An oasis in the desert of unemployment appeared to be B&Q, a company that has a reputation for finding employment for people of sixty years old or even older. I applied to them but failed to obtain a position, and came away with the distinct impression that the reason I’d been turned down was because I was too young. It dawned on me that I was trapped in an eight year limbo, from age fifty-two to sixty, from which there was no escape. Maybe a job as a limbo dancer? I was certainly low enough to be adept at it, even if only metaphorically.
Fortunately I have been blessed with an enquiring mind - when I was ten my mother, in the ungracious way she had of saying anything even slightly complimentary, told me that I ‘wanted to know the ins and outs of a cat’s arsehole’ - but unfortunately I had never used it to enquire into the possibilities of adding to the three GCE certificates (Eng.
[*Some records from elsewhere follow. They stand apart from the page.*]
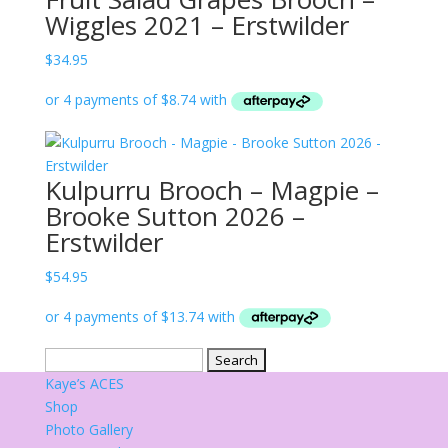
Wiggles 2021 – Erstwilder
$
34.95
Kulpurru Brooch – Magpie –
Brooke Sutton 2026 –
Erstwilder
$
54.95
Search
for:
Kaye’s ACES
Shop
Photo Gallery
Lang, Eng. Lit, History) I had obtained at school. Nor since leaving school had I sought any further qualification that might have helped me better myself. It wasn’t that I lacked ambition, more that I couldn’t see much point in being ambitious if I wasn’t going to benefit from it; the effort just wasn’t worth it, there’d always be the smothering presence of my mother to put the mockers on it. In the light of recent events I wished I’d had more ambition, but you are what you are, so I’d gone my own sweet way. Then, when I’d finally been unshackled, it was too late to do anything about it.